(Source data)
# # #
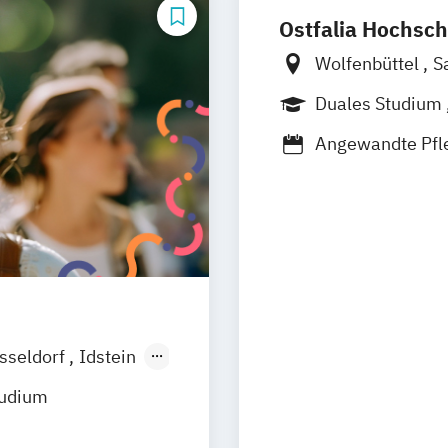
Ostfalia Hochsch
Wolfenbüttel
S
Duales Studium
Berufsbegleite
Angewandte Pfl
Berufspädagogi
Berufspädagogi
Management im
sseldorf
Idstein
elberg
tudium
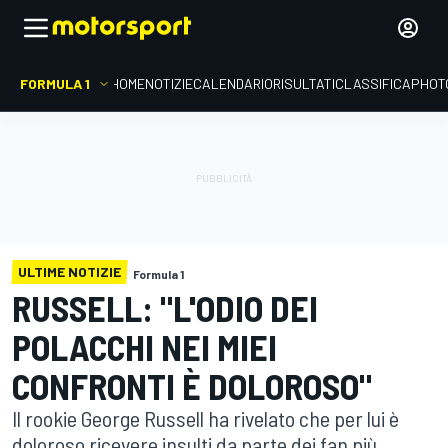
FORMULA 1
HOME
NOTIZIE
CALENDARIO
RISULTATI
CLASSIFICA
PHOT
ULTIME NOTIZIE
Formula 1
RUSSELL: "L'ODIO DEI
POLACCHI NEI MIEI
CONFRONTI È DOLOROSO"
Il rookie George Russell ha rivelato che per lui è
doloroso ricevere insulti da parte dei fan più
# # #
### Work required
The entries above are to be restated verbatim, with no pictures carried over.

### Task output
Ostfalia Hochsch
Wolfenbüttel
S
Duales Studium
Berufsbegleite
Angewandte Pfl
Berufspädagogi
Berufspädagogi
Management im
sseldorf
Idstein
elberg
tudium
FORMULA 1
HOME
NOTIZIE
CALENDARIO
RISULTATI
CLASSIFICA
PHOT
ULTIME NOTIZIE
Formula 1
RUSSELL: "L'ODIO DEI
POLACCHI NEI MIEI
CONFRONTI È DOLOROSO"
Il rookie George Russell ha rivelato che per lui è
doloroso ricevere insulti da parte dei fan più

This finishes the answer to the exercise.